When programs have to work—lessons from NASA

They Write the Right Stuff is about software which “never crashes. It never needs to be re-booted. This software is bug-free. It is perfect, as perfect as human beings have achieved. Consider these stats : the last three versions of the program—each 420,000 lines long-had just one error each. The last 11 versions of this software had a total of 17 errors. Commercial programs of equivalent complexity would have 5,000 errors.”

The programmers work from 8 to 5, with occasional late nights. They wear dressy clothes, not flashy or grungy. I assume there’s a dress code, but I have no idea whether conventional clothes are actually an important part of the process. I’m sure that working reasonable numbers of hours is crucial, though I also wonder whether those hours need to be standard office hours.

“And the culture is equally intolerant of creativity, the individual coding flourishes and styles that are the signature of the all-night software world. “People ask, doesn’t this process stifle creativity? You have to do exactly what the manual says, and you’ve got someone looking over your shoulder,” says Keller. “The answer is, yes, the process does stifle creativity.” ” I have no idea what’s in the manual, or if there can be a manual for something as new as self-optimizing AI. I assume there could be a manual for some aspects.

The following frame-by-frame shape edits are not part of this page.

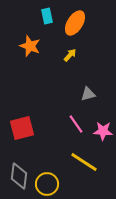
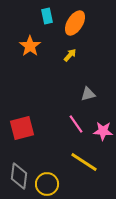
orange star: rotated 15 degrees clockwise
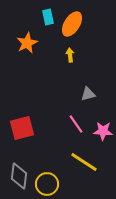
cyan rectangle: moved 1 px right, 1 px down
orange ellipse: moved 3 px left, 1 px down
orange star: moved 3 px left, 3 px up; rotated 10 degrees clockwise
yellow arrow: rotated 48 degrees counterclockwise
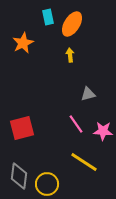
orange star: moved 4 px left
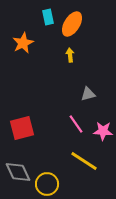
yellow line: moved 1 px up
gray diamond: moved 1 px left, 4 px up; rotated 32 degrees counterclockwise
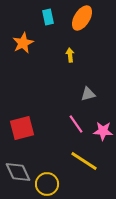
orange ellipse: moved 10 px right, 6 px up
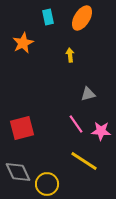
pink star: moved 2 px left
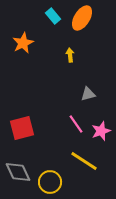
cyan rectangle: moved 5 px right, 1 px up; rotated 28 degrees counterclockwise
pink star: rotated 24 degrees counterclockwise
yellow circle: moved 3 px right, 2 px up
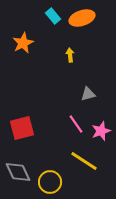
orange ellipse: rotated 40 degrees clockwise
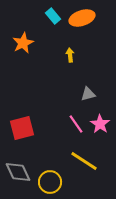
pink star: moved 1 px left, 7 px up; rotated 18 degrees counterclockwise
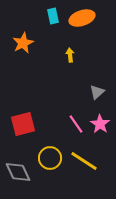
cyan rectangle: rotated 28 degrees clockwise
gray triangle: moved 9 px right, 2 px up; rotated 28 degrees counterclockwise
red square: moved 1 px right, 4 px up
yellow circle: moved 24 px up
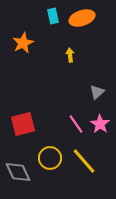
yellow line: rotated 16 degrees clockwise
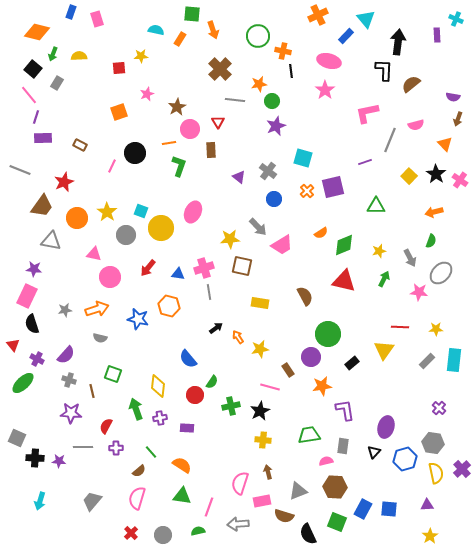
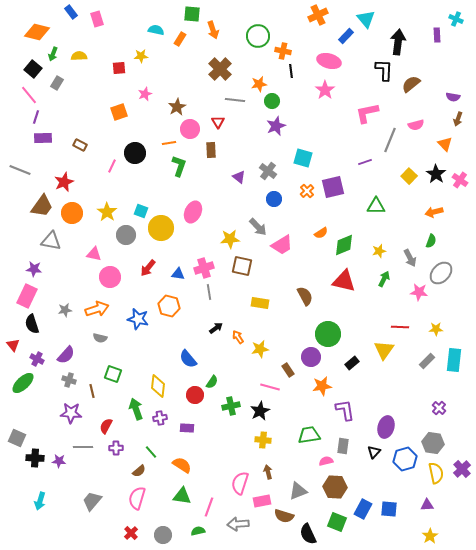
blue rectangle at (71, 12): rotated 56 degrees counterclockwise
pink star at (147, 94): moved 2 px left
orange circle at (77, 218): moved 5 px left, 5 px up
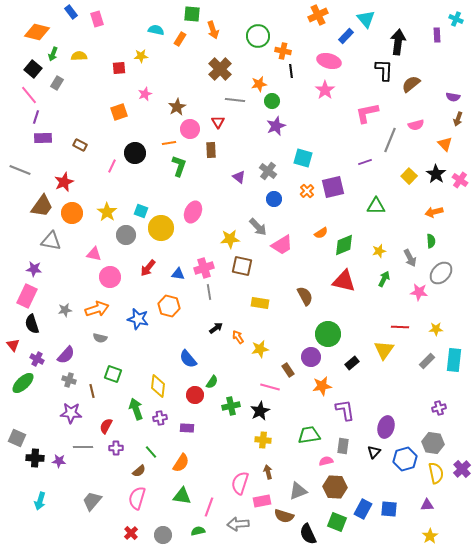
green semicircle at (431, 241): rotated 24 degrees counterclockwise
purple cross at (439, 408): rotated 32 degrees clockwise
orange semicircle at (182, 465): moved 1 px left, 2 px up; rotated 90 degrees clockwise
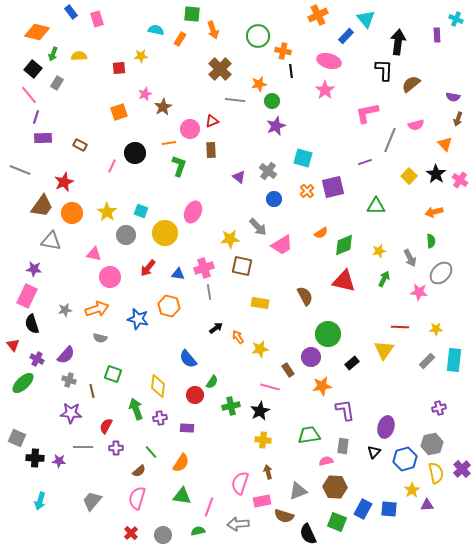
brown star at (177, 107): moved 14 px left
red triangle at (218, 122): moved 6 px left, 1 px up; rotated 40 degrees clockwise
yellow circle at (161, 228): moved 4 px right, 5 px down
gray hexagon at (433, 443): moved 1 px left, 1 px down; rotated 20 degrees counterclockwise
yellow star at (430, 536): moved 18 px left, 46 px up
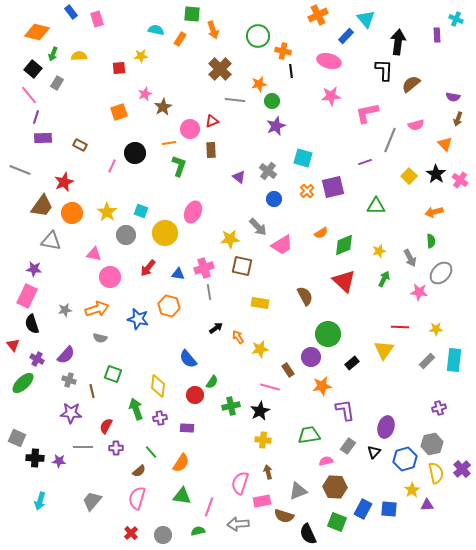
pink star at (325, 90): moved 6 px right, 6 px down; rotated 30 degrees clockwise
red triangle at (344, 281): rotated 30 degrees clockwise
gray rectangle at (343, 446): moved 5 px right; rotated 28 degrees clockwise
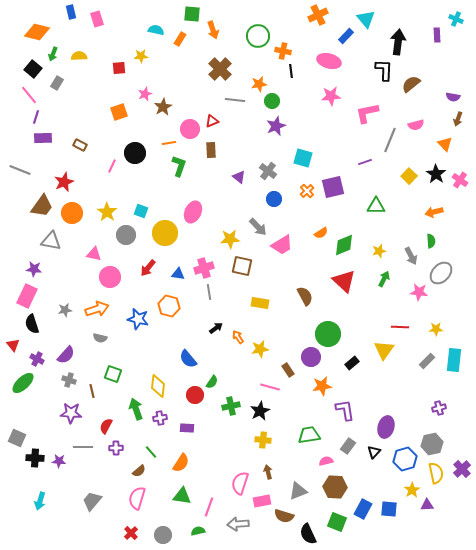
blue rectangle at (71, 12): rotated 24 degrees clockwise
gray arrow at (410, 258): moved 1 px right, 2 px up
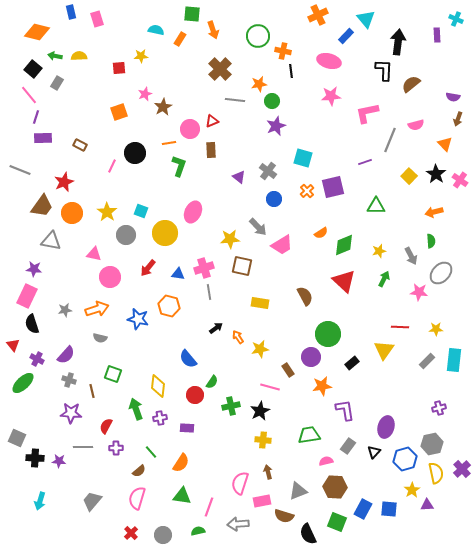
green arrow at (53, 54): moved 2 px right, 2 px down; rotated 80 degrees clockwise
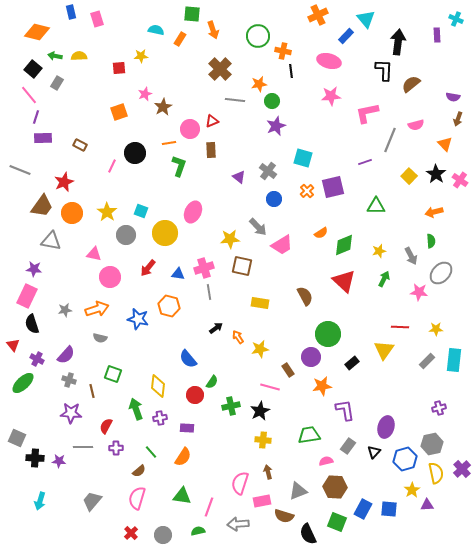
orange semicircle at (181, 463): moved 2 px right, 6 px up
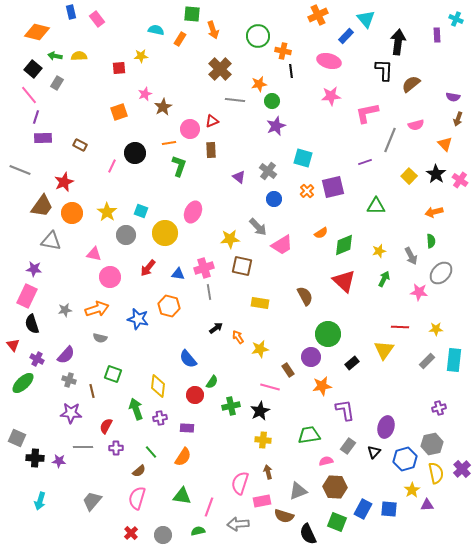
pink rectangle at (97, 19): rotated 21 degrees counterclockwise
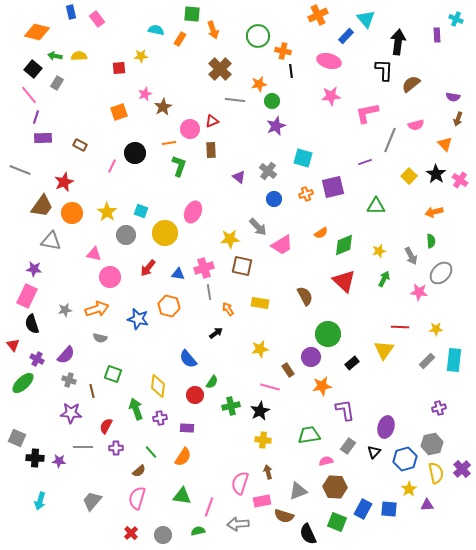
orange cross at (307, 191): moved 1 px left, 3 px down; rotated 24 degrees clockwise
black arrow at (216, 328): moved 5 px down
orange arrow at (238, 337): moved 10 px left, 28 px up
yellow star at (412, 490): moved 3 px left, 1 px up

What follows is main points quoted from the article:

The important thing is the process: The product is only as good as the plan for the product. About one-third of the process of writing software happens before anyone writes a line of code.

2. The best teamwork is a healthy rivalry. The central group breaks down into two key teams: the coders—the people who sit and write code—and the verifiers—the people who try to find flaws in the code. The two outfits report to separate bosses and function under opposing marching orders. The development group is supposed to deliver completely error-free code, so perfect that the testers find no flaws at all. The testing group is supposed to pummel away at the code with flight scenarios and simulations that reveal as many flaws as possible. The result is what Tom Peterson calls “a friendly adversarial relationship.”

I note that it’s rivalry between people who are doing different things, not people competing to get control of a project.

3. The database is the software base.

One is the history of the code itself—with every line annotated, showing every time it was changed, why it was changed, when it was changed, what the purpose of the change was, what specifications documents detail the change. Everything that happens to the program is recorded in its master history. The genealogy of every line of code -- the reason it is the way it is—is instantly available to everyone.

The other database—the error database—stands as a kind of monument to the way the on-board shuttle group goes about its work. Here is recorded every single error ever made while writing or working on the software, going back almost 20 years. For every one of those errors, the database records when the error was discovered; what set of commands revealed the error; who discovered it; what activity was going on when it was discovered—testing, training, or flight. It tracks how the error was introduced into the program; how the error managed to slip past the filters set up at every stage to catch errors—why wasn’t it caught during design? during development inspections? during verification? Finally, the database records how the error was corrected, and whether similar errors might have slipped through the same holes.

The group has so much data accumulated about how it does its work that it has written software programs that model the code-writing process. Like computer models predicting the weather, the coding models predict how many errors the group should make in writing each new version of the software. True to form, if the coders and testers find too few errors, everyone works the process until reality and the predictions match.

4. Don’t just fix the mistakes—fix whatever permitted the mistake in the first place.

The process is so pervasive, it gets the blame for any error—if there is a flaw in the software, there must be something wrong with the way its being written, something that can be corrected. Any error not found at the planning stage has slipped through at least some checks. Why? Is there something wrong with the inspection process? Does a question need to be added to a checklist?

Importantly, the group avoids blaming people for errors. The process assumes blame—and it’s the process that is analyzed to discover why and how an error got through. At the same time, accountability is a team concept: no one person is ever solely responsible for writing or inspecting code. “You don’t get punished for making errors,” says Marjorie Seiter, a senior member of the technical staff. “If I make a mistake, and others reviewed my work, then I’m not alone. I’m not being blamed for this.”